Aircoookie / WLED

Control WS2812B and many more types of digital RGB LEDs with an ESP8266 or ESP32 over WiFi!
https://kno.wled.ge
MIT License
14.62k stars 3.14k forks source link

ESP32 board rebooting on effect / preset changes #1431

Closed yetdog closed 1 year ago

yetdog commented 3 years ago

Describe the bug Replaced a working (but lousy wifi) ESP8266 with an ESP32. The ESP32 board reboots on setting effects / presets changes via HTTP interface and HomeAssistant. Sometimes changes work, but other times it will reboot the ESP32

To Reproduce Choosing preset from web interface or HomeAssistant. It will occasionally work. Something like Colortwinkles kills it every time.
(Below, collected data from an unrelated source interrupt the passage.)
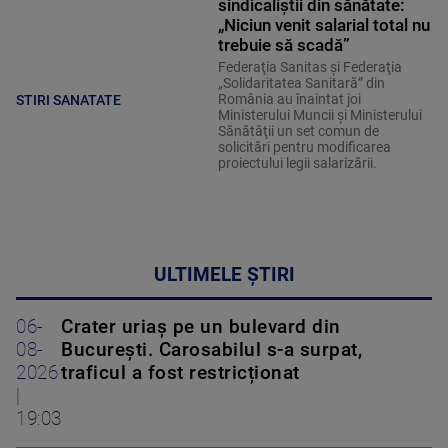
sindicaliștii din sănătate:
„Niciun venit salarial total nu
trebuie să scadă”
Federaţia Sanitas şi Federaţia
„Solidaritatea Sanitară” din
România au înaintat joi
STIRI SANATATE
Ministerului Muncii şi Ministerului
Sănătăţii un set comun de
solicitări pentru modificarea
proiectului legii salarizării.
ULTIMELE ȘTIRI
06-
Crater uriaș pe un bulevard din
08-
București. Carosabilul s-a surpat,
2026
traficul a fost restricționat
|
19:03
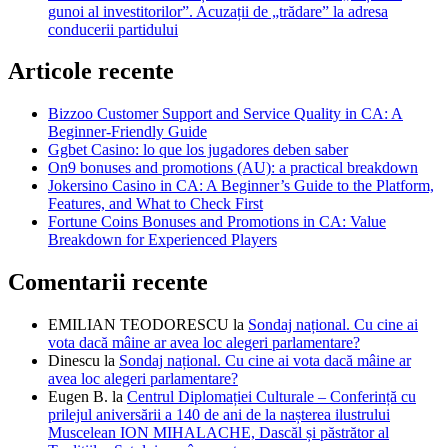
gunoi al investitorilor”. Acuzații de „trădare” la adresa
conducerii partidului
Articole recente
Bizzoo Customer Support and Service Quality in CA: A
Beginner-Friendly Guide
Ggbet Casino: lo que los jugadores deben saber
On9 bonuses and promotions (AU): a practical breakdown
Jokersino Casino in CA: A Beginner’s Guide to the Platform,
Features, and What to Check First
Fortune Coins Bonuses and Promotions in CA: Value
Breakdown for Experienced Players
Comentarii recente
EMILIAN TEODORESCU
la
Sondaj național. Cu cine ai
vota dacă mâine ar avea loc alegeri parlamentare?
Dinescu
la
Sondaj național. Cu cine ai vota dacă mâine ar
avea loc alegeri parlamentare?
Eugen B.
la
Centrul Diplomației Culturale – Conferință cu
prilejul aniversării a 140 de ani de la nașterea ilustrului
Muscelean ION MIHALACHE, Dascăl și păstrător al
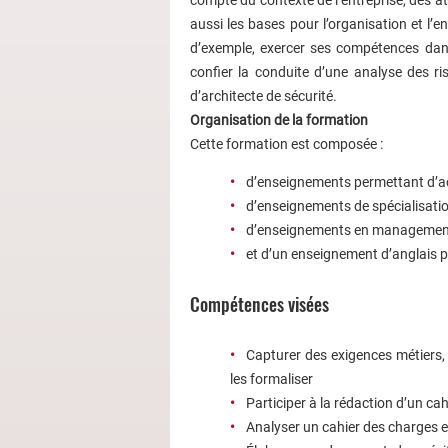
aussi les bases pour l’organisation et l’e
d’exemple, exercer ses compétences dans 
confier la conduite d’une analyse des ri
d’architecte de sécurité.
Organisation de la formation
Cette formation est composée :
d’enseignements permettant d’ac
d’enseignements de spécialisatio
d’enseignements en managemen
et d’un enseignement d’anglais p
Compétences visées
Capturer des exigences métiers, 
les formaliser
Participer à la rédaction d’un ca
Analyser un cahier des charges e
Expected behavior Effect switching w/o ESP reboot

WLED version

Additional context Environment version is esp32 v3.2.3-14-gd3e562907

luigo commented 3 years ago

I am facing exactly the same issue. It happens with some of the effects, not all. I am running a Dig-Quad board with WLED 0.11.0.

yetdog commented 3 years ago

Some added context - I have a node-red flow setup to rotate effects/presets (some of which cause a crash when manually/rapidly changing) every 10 minutes, and it ran successfully all night. My current uptime sits at about 10 hours on the ESP32. It seems to crash the ESP32 when I change effects/presets too rapidly (on the order of seconds, not minutes).
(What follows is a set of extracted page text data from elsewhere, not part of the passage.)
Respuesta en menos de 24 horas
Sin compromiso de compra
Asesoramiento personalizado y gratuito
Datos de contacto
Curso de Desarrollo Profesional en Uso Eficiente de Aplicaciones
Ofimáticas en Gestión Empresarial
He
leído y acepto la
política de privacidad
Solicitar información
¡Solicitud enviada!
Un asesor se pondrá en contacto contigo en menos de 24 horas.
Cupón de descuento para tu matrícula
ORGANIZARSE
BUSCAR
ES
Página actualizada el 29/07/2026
Aircoookie commented 3 years ago

Thank you, I can confirm that there are apparently some serious stability issues on the ESP32 in 0.11.0. It will be hard to debug since it appears to be a very intermittent problem, but for me it didn't occur when manipulating effects or presets, but when attempting to load the UI after not accessing it for an hour or so.

Very urgent problem, need to find the cause ASAP :)

adammcclendon commented 3 years ago

I also have this problem. I have a program to send http requests sync'd to music so it is sending the request frequently, probably not any faster than every 5 to 10 seconds. It doesn't cause any issues at that speed and it works fine until it hits one of the problem presets. It freezes at that preset and has to be power cycled to get it back online. One of the times it crashed, everything on the ESP reset. I had to configure the wifi settings, led setup and presets.

ESP8266 on fresh install of 0.11.0

Aircoookie commented 3 years ago

@yetdog do you have an MQTT server configured?

yetdog commented 3 years ago

I did with my 8266’s but have not configured it in the ESP32, no.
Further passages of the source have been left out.